In the Nov. 9 lecture, Tsosie discussed the history and contemporary expression of Native sovereignty and the way that race and nationality intersect with that political status. On a global scale, the discussion had relevance to race relations within the United States, as well as a context for pluralism that can enrich international relations.
The lecture was a part of the Provost's Conversations on Diversity, Democracy, and Higher Education. Established in 2003, the Conversations were designed to promote University-wide awareness of and dialogue on our nation's most important issues.
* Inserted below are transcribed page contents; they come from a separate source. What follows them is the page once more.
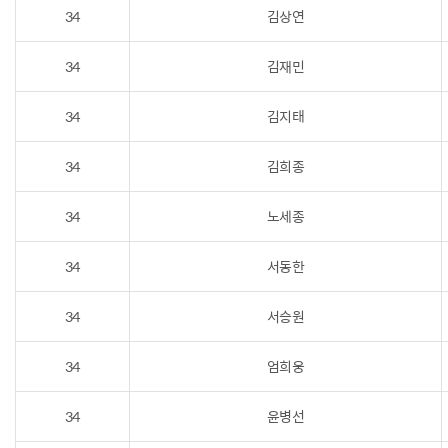
34
김상연
34
김재민
34
김지태
34
김희종
34
노세종
34
서동한
34
서승원
34
엄희웅
34
윤병선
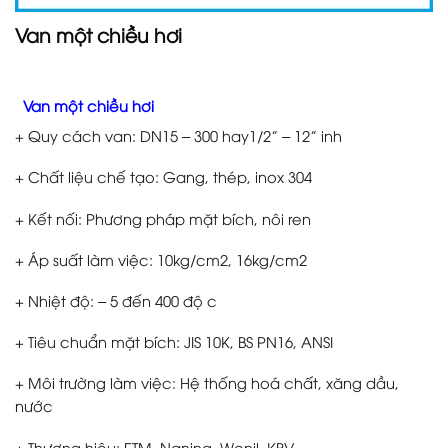
Van một chiều hơi
Van một chiều hơi
+ Quy cách van: DN15 – 300 hay1/2” – 12” inh
+ Chất liệu chế tạo: Gang, thép, inox 304
+ Kết nối: Phương pháp mặt bích, nôi ren
+ Áp suất làm việc: 10kg/cm2, 16kg/cm2
+ Nhiệt độ: – 5 đến 400 độ c
+ Tiêu chuẩn mặt bích: JIS 10K, BS PN16, ANSI
+ Môi trường làm việc: Hệ thống hoá chất, xăng dầu,
nước
+ Thương hiệu: ETM, Naning, Wonil, KBV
They bring prominent scholars, writers and activists from across the country and around the globe to address topics related to various issues of diversity, democracy and higher education.
The theme for this year's lecture series is "pushing boundaries."
The event was co-sponsored by the American Indian Student Union, the American Studies Departmentm, the Office of Multi-Ethnic Student Education and the Stamp-Multicultural Involvement and Community Advocacy Office.
Tsosie teaches in the areas of Indian law, Property, Bioethics, and Critical Race Theory, as well as seminars in International Indigenous Rights and in the College's Tribal Policy, Law, and Government Master of Laws program. She has written and published widely on doctrinal and theoretical issues related to tribal sovereignty, environmental policy and cultural rights, and is the author of many prominent articles dealing with cultural resources and cultural pluralism. She also is the co-author with Robert Clinton and Carole Goldberg of a federal Indian law casebook. Her current research deals with Native rights to genetic resources.
Tsosie, who is of Yaqui descent, has worked extensively with tribal governments and organizations and serves as a Supreme Court Justice for the Fort McDowell Yavapai Nation.